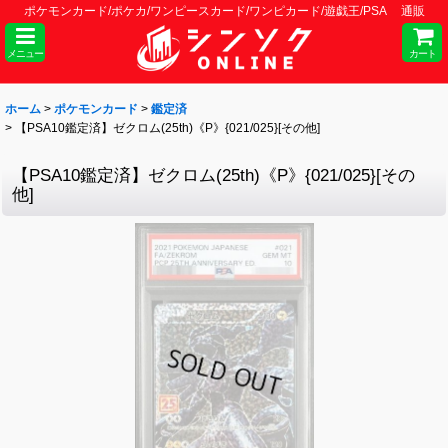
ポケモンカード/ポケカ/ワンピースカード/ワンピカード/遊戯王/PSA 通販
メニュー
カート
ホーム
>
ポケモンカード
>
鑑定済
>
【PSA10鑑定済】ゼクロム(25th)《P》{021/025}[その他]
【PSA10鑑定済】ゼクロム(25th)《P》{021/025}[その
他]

--

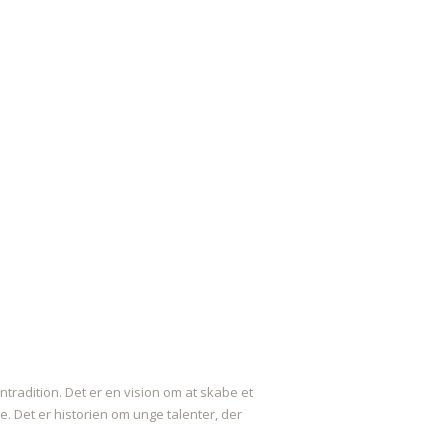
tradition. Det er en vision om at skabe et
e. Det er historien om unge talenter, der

▶ [Activity]
Read the listing. Copy each line that has the word "ゼクロム" in it.

▶ [Written answer]
【PSA10鑑定済】ゼクロム(25th)《P》{021/025}[その他]
【PSA10鑑定済】ゼクロム(25th)《P》{021/025}[その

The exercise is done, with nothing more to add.